Mas se Pedro Mestre garante que a madrinha Evangelina é como "uma segunda mãe", foi a mãe, Laurinda Mestre, quem tornou tudo isto possível. "A minha mãe tinha carta e carro, levava-me a todo o lado." Afinal foi ela a primeira pessoa que Pedro ouviu cantar. "Ela estava sempre a cantar lá em casa. E eu adorava e ainda hoje adoro ouvi-la cantar."

Os anos passaram e a música tomou conta da vida de Pedro Mestre. Aos 16 anos criou um grupo coral na aldeia dele, rapidamente passou a ser chamado para ensaiar outros, começou a fazer recolhas e gravações dos mais velhos, a fazer um acervo de informação. E foi a junção do cante com a viola, garante, que trouxe a juventude para a música tradicional alentejana. "Os miúdos que na altura, quando fui para um coral infantil, se riram de mim, de andar com os velhos, de pôr um chapéu, sete, oito ou dez anos depois vinham ter comigo a elogiar e a querer comprar os discos. Houve uma mudança de interesses por parte das camadas mais jovens que projetam a dimensão que temos hoje."

De tal forma que parte do plano de salvaguarda do cante à UNESCO - que o reconheceu como Património da Humanidade em 2014 - é o projeto dele de ensino nas escolas.

Pedro Mestre mantém a colaboração com vários grupos corais da região. Foi numa ida aos Estados Unidos com o Rancho de Cantadores de Aldeia Nova de São Bento que nos conhecemos. Pedro esteve com o rancho no palco do Kennedy Center, em Washington, para dar a conhecer o cante alentejano na América, o país convidado deste ano do Festival Terras Sem Sombra.

Vender amores

Agora, além das aulas, dos concertos, da direção da escola de viola, que funciona na Casa do Povo de São Martinho das Amoreiras - em horário pós-laboral e com alunos "dos 7 aos 77 anos" -, Pedro Mestre tem um novo projeto: o disco Mercado dos Amores, que lança a 5 de abril. Segundo CD em nome próprio, apesar de já ter gravado dezena e meia com outros grupos, o sucessor de Campaniça do Despique, que lançou em 2015, é "um bocado mais duro". "Retrata um amor não correspondido, um coração destroçado. Ele está cheio de dores, de tormentos. Por isso, ele leiloa o coração, mas ninguém o quer", explica sobre a música que dá nome ao álbum e que surge cantada com um didjeridu. "É um instrumento estranho, assim como estranha é a letra."
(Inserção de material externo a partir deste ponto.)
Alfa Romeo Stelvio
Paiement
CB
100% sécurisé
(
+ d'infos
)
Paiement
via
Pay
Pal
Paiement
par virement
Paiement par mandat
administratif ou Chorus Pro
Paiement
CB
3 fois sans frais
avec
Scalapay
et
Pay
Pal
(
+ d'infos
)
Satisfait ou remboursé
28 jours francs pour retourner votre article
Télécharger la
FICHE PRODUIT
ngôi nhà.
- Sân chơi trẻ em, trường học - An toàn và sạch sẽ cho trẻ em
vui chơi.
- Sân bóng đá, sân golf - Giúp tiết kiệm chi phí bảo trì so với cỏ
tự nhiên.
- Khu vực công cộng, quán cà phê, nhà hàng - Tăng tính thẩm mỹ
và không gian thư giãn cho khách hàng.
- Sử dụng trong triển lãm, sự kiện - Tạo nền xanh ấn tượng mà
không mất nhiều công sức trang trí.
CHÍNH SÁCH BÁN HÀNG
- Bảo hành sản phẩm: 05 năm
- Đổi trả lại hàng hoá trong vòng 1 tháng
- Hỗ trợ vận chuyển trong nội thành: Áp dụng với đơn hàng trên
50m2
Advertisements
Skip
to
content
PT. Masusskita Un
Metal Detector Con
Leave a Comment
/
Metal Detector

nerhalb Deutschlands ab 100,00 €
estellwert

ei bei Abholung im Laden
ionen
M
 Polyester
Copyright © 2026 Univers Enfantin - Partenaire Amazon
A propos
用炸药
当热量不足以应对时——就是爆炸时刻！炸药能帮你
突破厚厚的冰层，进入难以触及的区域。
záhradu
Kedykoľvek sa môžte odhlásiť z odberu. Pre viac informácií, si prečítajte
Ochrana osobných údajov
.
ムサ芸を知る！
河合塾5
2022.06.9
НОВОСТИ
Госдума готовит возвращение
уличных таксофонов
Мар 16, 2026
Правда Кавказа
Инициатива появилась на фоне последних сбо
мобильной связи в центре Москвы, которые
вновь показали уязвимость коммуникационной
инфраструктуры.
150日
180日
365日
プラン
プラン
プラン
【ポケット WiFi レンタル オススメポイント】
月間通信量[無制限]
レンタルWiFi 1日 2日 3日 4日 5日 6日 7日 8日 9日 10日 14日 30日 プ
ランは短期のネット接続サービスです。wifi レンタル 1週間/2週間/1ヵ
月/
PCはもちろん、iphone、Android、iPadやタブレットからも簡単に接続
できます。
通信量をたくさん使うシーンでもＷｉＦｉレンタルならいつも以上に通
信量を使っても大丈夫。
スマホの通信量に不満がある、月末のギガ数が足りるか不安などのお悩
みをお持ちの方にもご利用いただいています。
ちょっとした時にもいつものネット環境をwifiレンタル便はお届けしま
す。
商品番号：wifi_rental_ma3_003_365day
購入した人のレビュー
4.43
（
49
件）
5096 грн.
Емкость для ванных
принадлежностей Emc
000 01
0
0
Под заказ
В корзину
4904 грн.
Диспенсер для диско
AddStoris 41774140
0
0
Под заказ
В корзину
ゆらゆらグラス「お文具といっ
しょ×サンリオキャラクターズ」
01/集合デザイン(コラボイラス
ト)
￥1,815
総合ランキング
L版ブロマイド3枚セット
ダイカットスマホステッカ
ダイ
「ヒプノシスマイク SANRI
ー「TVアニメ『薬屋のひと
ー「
Mas este trabalho estende-se para tudo o que acontecia no passado nas feiras e mercados da região, quando "havia vagar". E está cheio de outros amores. O amor à música, o amor ao Alentejo, o amor de pai, o amor ao vinho. "Fiz uma moda do vinho e depois surgiu a possibilidade usar a música como hino a uma capital dos vinhos de Portugal. Então convidei artistas para cantar a música comigo: o FF, o Ricardo Ribeiro, a Celina da Piedade, a Lúcia Moniz e o grupo coral dessa terra que é Reguengos de Monsaraz. Essa música vai sair neste meu Mercado dos Amores e no disco deles", explica.

Convencido de que o seu papel é o de ser uma "ponte" entre os mestres da viola campaniça e as novas gerações, Pedro Mestre não esconde o orgulho em ter conseguido salvar aquele instrumento. "Tenho em casa uma coleção de 115 violas, uma delas datada de 1861." Empenhado em ensinar outros não só a tocar como a construir aquele instrumento, garante que esse amor pela música, esse amor pelo cante já ajudou muitos jovens com dificuldades de aprendizagem a superarem-se e a ultrapassarem os problemas na escola.
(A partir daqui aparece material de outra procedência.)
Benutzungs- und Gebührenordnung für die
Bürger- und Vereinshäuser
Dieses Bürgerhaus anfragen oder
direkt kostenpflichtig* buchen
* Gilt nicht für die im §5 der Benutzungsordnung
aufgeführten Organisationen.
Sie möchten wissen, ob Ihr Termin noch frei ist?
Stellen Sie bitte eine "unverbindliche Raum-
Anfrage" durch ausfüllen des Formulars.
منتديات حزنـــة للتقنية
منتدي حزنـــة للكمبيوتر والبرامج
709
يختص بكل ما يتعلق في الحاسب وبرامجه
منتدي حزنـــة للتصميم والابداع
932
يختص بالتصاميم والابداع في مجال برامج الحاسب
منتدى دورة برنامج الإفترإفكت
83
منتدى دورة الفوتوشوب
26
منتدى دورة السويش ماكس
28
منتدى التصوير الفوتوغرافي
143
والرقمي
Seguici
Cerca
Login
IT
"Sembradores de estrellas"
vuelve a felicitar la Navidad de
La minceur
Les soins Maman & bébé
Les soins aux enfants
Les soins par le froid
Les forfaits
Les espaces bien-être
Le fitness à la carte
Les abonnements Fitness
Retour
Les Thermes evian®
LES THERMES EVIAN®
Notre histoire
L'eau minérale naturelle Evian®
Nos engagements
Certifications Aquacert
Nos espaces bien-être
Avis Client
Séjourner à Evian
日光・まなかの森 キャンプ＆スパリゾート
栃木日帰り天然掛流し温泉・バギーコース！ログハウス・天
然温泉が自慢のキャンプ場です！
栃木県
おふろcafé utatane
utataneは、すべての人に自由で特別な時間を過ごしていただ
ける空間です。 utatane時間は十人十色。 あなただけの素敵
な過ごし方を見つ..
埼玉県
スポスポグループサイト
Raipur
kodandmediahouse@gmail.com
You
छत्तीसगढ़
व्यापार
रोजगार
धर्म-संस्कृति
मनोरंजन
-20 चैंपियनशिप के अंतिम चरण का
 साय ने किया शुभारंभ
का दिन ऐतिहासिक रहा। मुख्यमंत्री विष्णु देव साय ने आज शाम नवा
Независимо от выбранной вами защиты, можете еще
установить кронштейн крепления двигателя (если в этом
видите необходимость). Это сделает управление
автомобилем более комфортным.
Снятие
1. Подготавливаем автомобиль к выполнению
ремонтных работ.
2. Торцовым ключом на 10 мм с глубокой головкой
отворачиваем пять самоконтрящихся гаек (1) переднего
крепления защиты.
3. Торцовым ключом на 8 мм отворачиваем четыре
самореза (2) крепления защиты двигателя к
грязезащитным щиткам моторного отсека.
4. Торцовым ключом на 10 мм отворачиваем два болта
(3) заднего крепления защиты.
Pai de dois filhos, Pedro Mestre garante que transmitir-lhes a sua música não é uma preocupação. "Se eles gostarem de mim vão gostar do que eu faço", diz. E se o bebé António Pedro ainda é muito pequenino para se manifestar, a Carolina, com 4 anos, já é uma apreciadora da música do pai. "As músicas de que ela mais gosta são as minhas. Ela inspira uma das músicas de Mercado dos Amores. Ela é um dos meus amores", exclama. Antes de acrescentar: "Aquilo que mais me orgulha é perceber que o entusiasmo com que me dedico ao que faço influencia outros e se projeta noutras pessoas. As pessoas aprenderem a gostar de algo por alguém gostar tanto. É isso que me faz continuar. Todos os dias."